Нужно сказать, что между ней и Петром Серегиным, который проживал в соседнем подъезде, действительно кое-что «было». Но произошло это столь давно, что Хлудова и вспоминать забыла. И вот проклятая богомолка Фрося своими речами подняла муть со дна души. Откуда только узнала?

Петя Серегин, с которым она познакомилась на танцах в начале пятидесятых (она и сама затруднялась точно назвать дату), был действительно парень бравый. Только что демобилизовавшийся красавец со смоляным чубом, он кружил девкам головы. Не устояла и Хлудова… «Ах, какое было времечко!» Хлудова судорожно вздохнула и отвела взгляд от потолка. Сейчас уже не вспомнить, что у них там не заладилось. Ведь и жениться хотел… Да вот, предпочел другую.

Тяжкая черная злоба, семена которой посеяла Фрося, все больше захлестывала душу. Хлудова вспомнила одинокие ночи, дни, заполненные возней с чужими детьми, серое, унылое существование… А ведь все могло быть по-другому. И виновата в этом Манька. Она, змея, отравила ей жизнь. «Раздавлю гадину». Ни о чем подобном Хлудова еще час назад и не помышляла, а вот поди ж ты… О том, что будет с ней после того, как она уничтожит Маньку, она не думала. Главное – отомстить за погубленную жизнь.

Где-то среди склянок с лекарствами у нее хранится пузырек с серной кислотой. В свое время с ее помощью в школе детям демонстрировала нехитрые опыты.

Хлудова лунатической походкой прошла в ванную, открыла аптечку и нашла там заветный пузырек.

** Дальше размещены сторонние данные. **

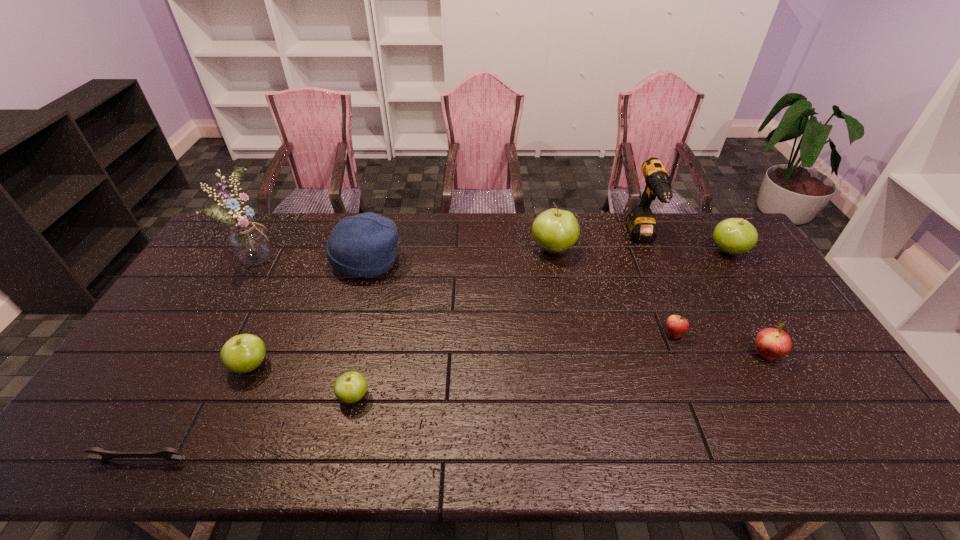 In the image, there is a desktop. Where is `blank space at the far right corner`? The height and width of the screenshot is (540, 960). blank space at the far right corner is located at coordinates (701, 233).

Where is `free spot between the third smallest green apple and the nearest object`? The width and height of the screenshot is (960, 540). free spot between the third smallest green apple and the nearest object is located at coordinates (434, 355).

Locate an element on the screen. The width and height of the screenshot is (960, 540). empty space between the black drill and the farther red apple is located at coordinates (658, 286).

Where is `free space between the skullcap and the green bouquet`? The height and width of the screenshot is (540, 960). free space between the skullcap and the green bouquet is located at coordinates (314, 259).

In order to click on empty space between the tallest apple and the nearer red apple in this screenshot , I will do `click(660, 302)`.

I want to click on blank region between the nearest object and the third biggest green apple, so click(x=195, y=413).

Find the location of a particular element. empty location between the wrench and the black drill is located at coordinates (391, 349).

At what (x,y) coordinates should I click in order to perform the action: click on free space that is in between the second tallest object and the second biggest green apple. Please return your answer as a coordinate pair (x, y). Looking at the image, I should click on (684, 245).

Locate an element on the screen. This screenshot has width=960, height=540. empty space between the biggest green apple and the leftmost green apple is located at coordinates (401, 307).

The image size is (960, 540). Find the location of `free area in between the second biggest green apple and the third green apple from right to left`. free area in between the second biggest green apple and the third green apple from right to left is located at coordinates (540, 324).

Ярлычок, сообщавший, что в пузырьке серная кислота, был украшен нарисованным от руки черепом с перекрещенными костями.

– Могила, – вслух произнесла Хлудова.

Теперь нужно было проверить, годится ли кислота для задуманного, не потеряла ли своих свойств из-за долгого хранения.

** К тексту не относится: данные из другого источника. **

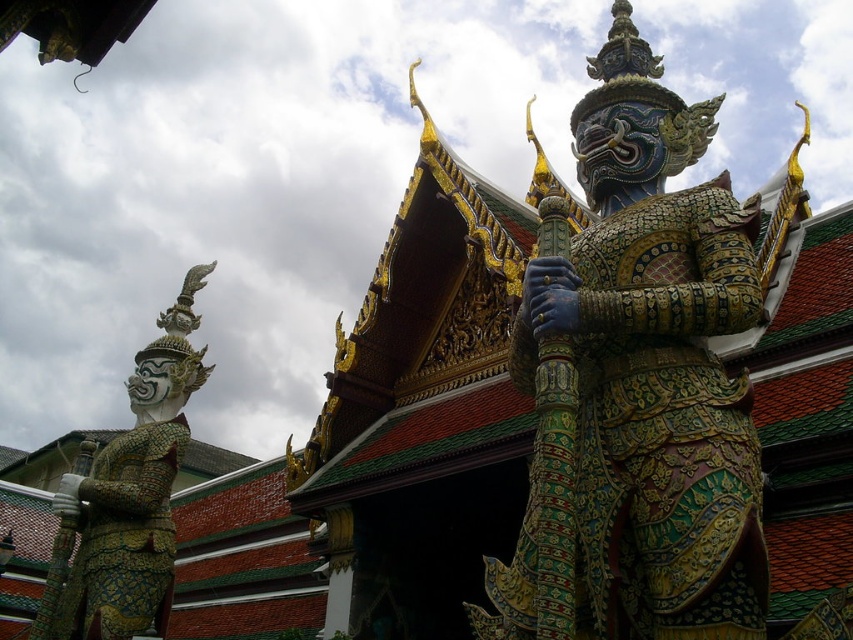 Between point (614, 65) and point (122, 556), which one is positioned behind?

The point (122, 556) is more distant.

Is multicolored ornate statue at center to the right of gold textured armor at left from the viewer's perspective?

Yes, multicolored ornate statue at center is to the right of gold textured armor at left.

Where is `multicolored ornate statue at center`? This screenshot has width=853, height=640. multicolored ornate statue at center is located at coordinates (654, 365). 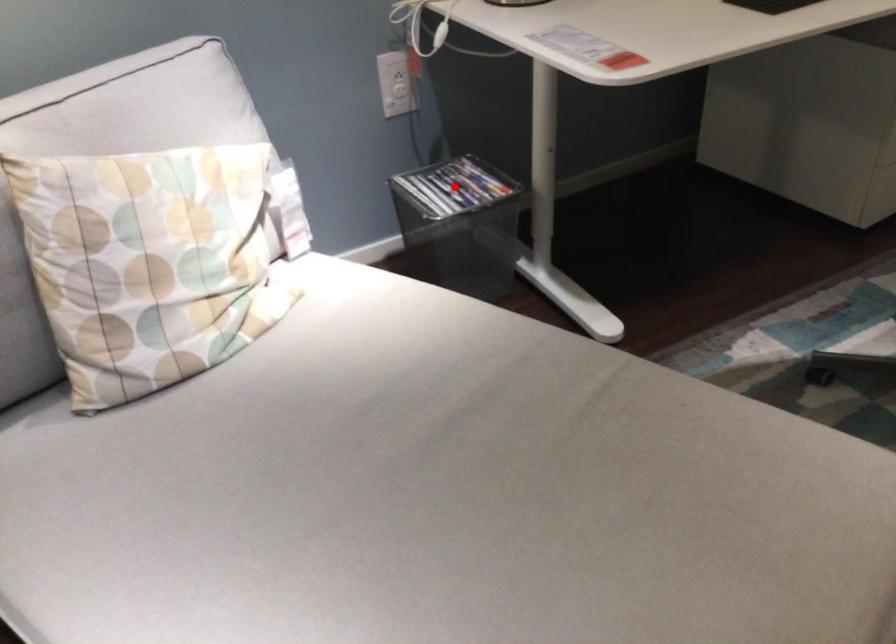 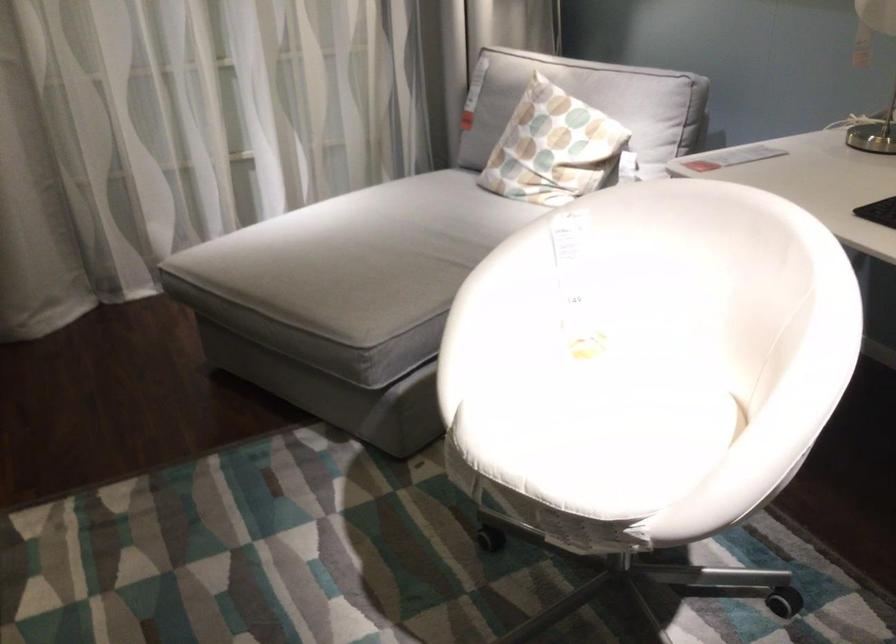 Question: I am providing you with two images of the same scene from different viewpoints. A red point is marked on the first image. At the location where the point appears in image 1, is it still visible in image 2?

Choices:
 (A) Yes
 (B) No

Answer: (B)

Хлудова там же, в аптечке, отыскала бумажный пакетик с химически чистым цинком. Она высыпала на ладонь несколько зернышек и задумалась. Перед глазами возник школьный класс, настороженные детские мордашки, наблюдавщие за опытом: реакцией между цинком и кислотой. Хлудова стояла в нерешительности. Смертельная обида, нанесенная Манькой, отошла куда-то в сторону. Старая учительница на минуту забыла, зачем держит в руках пакетик с цинком. Однако тут же вспомнила. С максимальной осторожностью с помощью стеклянной трубочки капнула она кислоту на цинк. Послышалось характерное шипение.

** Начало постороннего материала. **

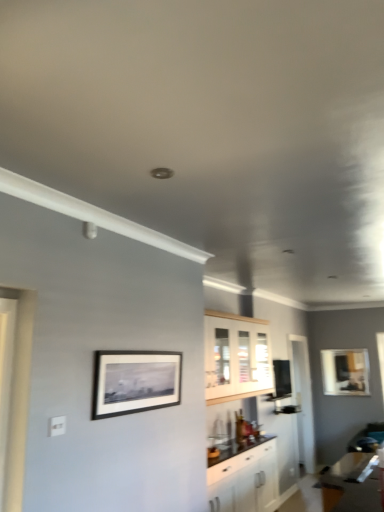 Question: Is white glossy cabinet at center, the 1th cabinetry from the bottom, closer to the viewer compared to matte black picture frame at upper right, the 2th picture frame viewed from the top?

Choices:
 (A) yes
 (B) no

Answer: (A)

Question: Can you confirm if white glossy cabinet at center, acting as the second cabinetry starting from the top, is wider than matte black picture frame at upper right, acting as the first picture frame starting from the back?

Choices:
 (A) no
 (B) yes

Answer: (B)

Question: Is the surface of white glossy cabinet at center, the 1th cabinetry from the bottom, in direct contact with matte black picture frame at upper right, acting as the first picture frame starting from the back?

Choices:
 (A) yes
 (B) no

Answer: (B)

Question: From the image's perspective, is white glossy cabinet at center, the 1th cabinetry from the bottom, located above matte black picture frame at upper right, the 2th picture frame viewed from the top?

Choices:
 (A) no
 (B) yes

Answer: (A)

Question: Considering the relative sizes of white glossy cabinet at center, the 1th cabinetry from the bottom, and matte black picture frame at upper right, which appears as the 1th picture frame when viewed from the right, in the image provided, is white glossy cabinet at center, the 1th cabinetry from the bottom, bigger than matte black picture frame at upper right, which appears as the 1th picture frame when viewed from the right,?

Choices:
 (A) yes
 (B) no

Answer: (A)

Question: Can you confirm if white glossy cabinet at center, acting as the second cabinetry starting from the top, is positioned to the left of matte black picture frame at upper right, the 2th picture frame viewed from the front?

Choices:
 (A) yes
 (B) no

Answer: (A)

Question: Is white wood cabinet at center, positioned as the 2th cabinetry in bottom-to-top order, in front of white glossy cabinet at center, acting as the second cabinetry starting from the top?

Choices:
 (A) yes
 (B) no

Answer: (B)

Question: Is white glossy cabinet at center, acting as the second cabinetry starting from the top, at the back of white wood cabinet at center, positioned as the 2th cabinetry in bottom-to-top order?

Choices:
 (A) no
 (B) yes

Answer: (A)

Question: Is white wood cabinet at center, positioned as the 2th cabinetry in bottom-to-top order, oriented towards white glossy cabinet at center, acting as the second cabinetry starting from the top?

Choices:
 (A) no
 (B) yes

Answer: (A)

Question: From the image's perspective, does white wood cabinet at center, positioned as the 1th cabinetry in top-to-bottom order, appear lower than white glossy cabinet at center, the 1th cabinetry from the bottom?

Choices:
 (A) no
 (B) yes

Answer: (A)

Question: Can you confirm if white wood cabinet at center, positioned as the 2th cabinetry in bottom-to-top order, is shorter than white glossy cabinet at center, the 1th cabinetry from the bottom?

Choices:
 (A) no
 (B) yes

Answer: (B)

Question: Considering the relative sizes of white wood cabinet at center, positioned as the 1th cabinetry in top-to-bottom order, and white glossy cabinet at center, acting as the second cabinetry starting from the top, in the image provided, is white wood cabinet at center, positioned as the 1th cabinetry in top-to-bottom order, thinner than white glossy cabinet at center, acting as the second cabinetry starting from the top,?

Choices:
 (A) yes
 (B) no

Answer: (A)

Question: Is transparent glass door at center positioned behind matte black picture frame at upper right, acting as the first picture frame starting from the back?

Choices:
 (A) yes
 (B) no

Answer: (B) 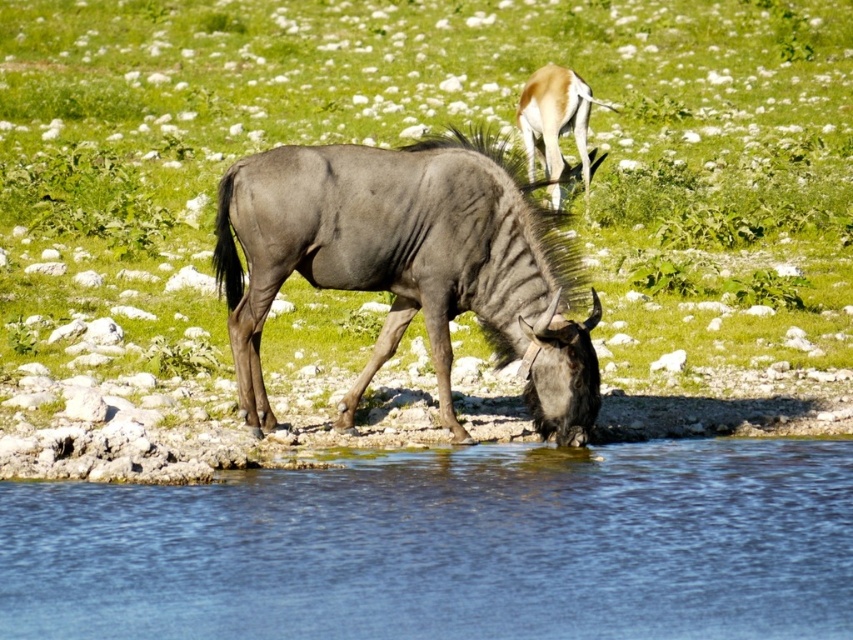 You are standing at the point marked by the coordinates point (448, 547) in the scene. Based on the description, what is the terrain type under your feet?

The terrain under your feet at point (448, 547) is transparent blue water at lower center, as the point is described to be on transparent blue water at lower center. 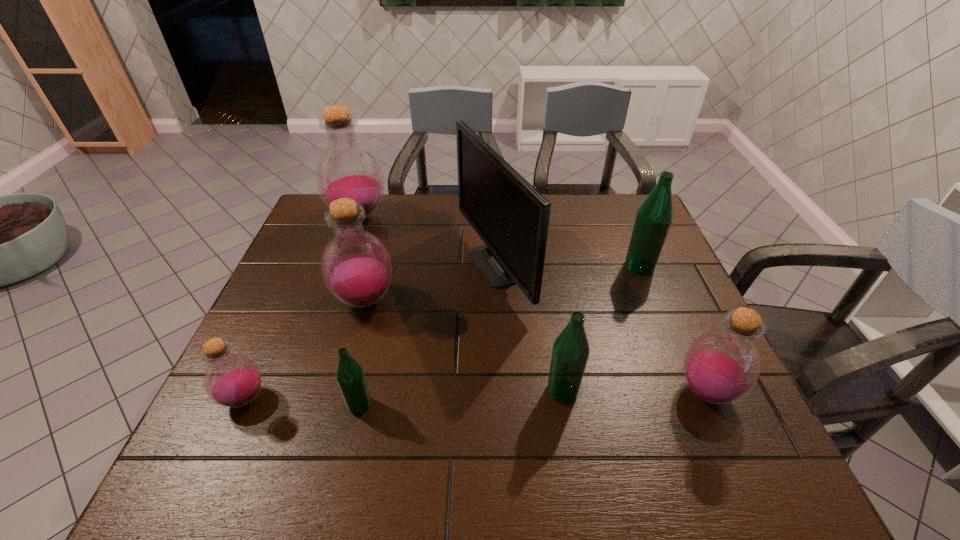 At what (x,y) coordinates should I click in order to perform the action: click on free spot located on the right of the leftmost green bottle. Please return your answer as a coordinate pair (x, y). Looking at the image, I should click on (489, 404).

The image size is (960, 540). Identify the location of free spot located on the back of the smallest purple bottle. (289, 300).

I want to click on bottle positioned at the far edge, so click(346, 168).

At what (x,y) coordinates should I click in order to perform the action: click on computer monitor positioned at the far edge. Please return your answer as a coordinate pair (x, y). The height and width of the screenshot is (540, 960). Looking at the image, I should click on (512, 218).

At what (x,y) coordinates should I click in order to perform the action: click on object located at the far left corner. Please return your answer as a coordinate pair (x, y). This screenshot has height=540, width=960. Looking at the image, I should click on (346, 168).

Identify the location of vacant space at the far edge. This screenshot has height=540, width=960. (576, 194).

In the image, there is a desktop. Where is `free space at the near edge`? free space at the near edge is located at coordinates (297, 448).

Locate an element on the screen. The image size is (960, 540). vacant region at the left edge of the desktop is located at coordinates (255, 427).

Where is `vacant space at the right edge of the desktop`? The image size is (960, 540). vacant space at the right edge of the desktop is located at coordinates (641, 280).

Where is `free space at the far right corner of the desktop`? free space at the far right corner of the desktop is located at coordinates (605, 226). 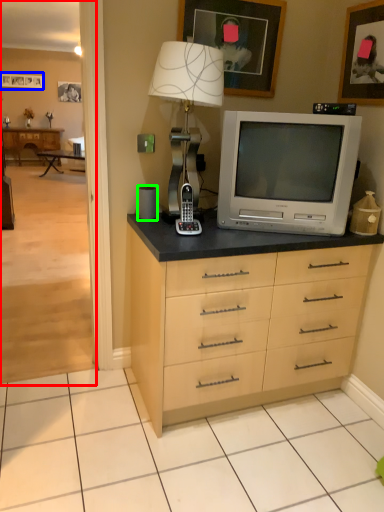 Question: Which object is positioned closest to corridor (highlighted by a red box)? Select from picture frame (highlighted by a blue box) and speaker (highlighted by a green box).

– Годится, – удовлетворенно произнесла бывшая учительница. – Теперь, дети, нам необходимо проделать следующий опыт: как можно точнее плеснуть этой кислотой в глаза гражданке Серегиной Марии, как ее там, Кондратьевны, что ли?

Тамара Яковлевна надела свое праздничное платье, положила в сумочку склянку с кислотой и отправилась в гости к Серегиным.

Открыла ей соперница.

– Тамара Яковлевна? – удивленно спросила она, словно не узнавая, несмотря на то что они регулярно желали друг другу здоровья. – Проходите.

– Вот решила зайти, – скороговоркой сообщила Хлудова, чем повергла в еще большее изумление хозяйку.

– Петя! – напряженным голосом прокричала Серегина. – К нам гости.

В коридор выглянул Серегин. Лицо его вытянулось. Он недоуменно посмотрел на жену, потом тряхнул головой, словно отгоняя видение. Наконец обрел дар речи.

– Прошу вас, Тамара..?

– Яковлевна, – подсказала бывшая возлюбленная, не сводя томного взора со своего Ромео.

От смоляных кудрей Пети остались только воспоминания. Карие глаза, некогда полные огня, были скрыты за толстыми стеклами очков, но Хлудовой он представлялся таким же красавцем, как и прежде. Она улыбнулась зовущей улыбкой. Серегин от изумления открыл рот и вытаращил на гостью глаза. Он был смущен ее визитом, несмотря на то что последний раз обнимал ее лет сорок назад. Еще больше ему было неудобно перед женой, в свое время каким-то образом дознавшейся о его романе с учительницей.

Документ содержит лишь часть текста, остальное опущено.